Search code examples
python-3.xemailimapimaplib

How to set multiple conditions (AND and OR) on imaplib.IMAP4_SSL.search()


I need to filter emails and label them based on some conditions.

This is my code:

def get_inbox():

    os.chdir("C:/Users/simeone/Desktop/FilterEmails")
    df = {}
    df = pd.read_excel("Filtri.xlsx", encoding='utf-8', sheet_name = ['FROM', 'TEXT', 'SUBJECT'])
    filters = []
    for key in df.keys():
        fil = [ '(OR ' + key + ' ' + '"' + name + '"'+ ' UNSEEN)' for name in list(df[key][df[key].columns[0]])]
        str1 = ' '.join(fil)
        filters.append(str1)
    filtro = ' '.join(filters)
    

    mail = imaplib.IMAP4_SSL(host)
    mail.login(username, password)
    mail.select("inbox")


    _, search_data = mail.search(None, filtro)  

the code is not complete but that's not the point as the error is the condition. The problem is the condition.

I import the conditions from an Excel where they are divided in from, text, subject, and then I impose conditions on them.

The problem is that the code select every unseen email, whatever the from test and subject.

I have clear in mind the logic but cannot translate to code correctly. What the mail.search must do is: AND UNSEEN AND (OR FROM "####" OR SUBJECT "####") which means take all the unseen and put the label on those with have OR "that subject" OR they are from "that person".

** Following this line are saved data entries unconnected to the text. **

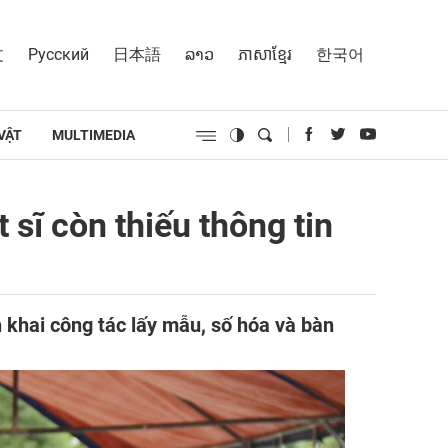
文
Русский
日本語
ລາວ
ភាសាខ្មែរ
한국어
VẬT
MULTIMEDIA
 sĩ còn thiếu thông tin
n khai công tác lấy mẫu, số hóa và bàn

In another way, label all those from xxx OR with subject xxx but that are also (AND) UNSEEN.


Solution

  • In the IMAP search language, AND is the default operation, and OR is two-operand prefix operation.

    For AND you just stick them together: "a and b" is A B.

    For OR that means if you want "a or b", you need to write "OR (A) (B)". Technically the parentheses aren't really needed, but may help if your conditions get complex.

    If you want more than two things, you need to chain the ORs together. Each one can only take two parameters. You could write "x or y or z" as either OR (OR X Y) Z or OR X (OR Y Z). Again the parenthesis are optional, but may help some servers parse it better.

    Sticking all that together "a and (x or y or z)" is A OR OR X Y Z.

    There is a lot of server software that doesn't handle complex queries very well. If your query gets too complex or the servers implementation is marginal, you may want to consider caching the metadata yourself (using UID FETCH BODY[HEADER]) and doing your searches locally. This data is theoretically immutable so you should only have to fetch it once.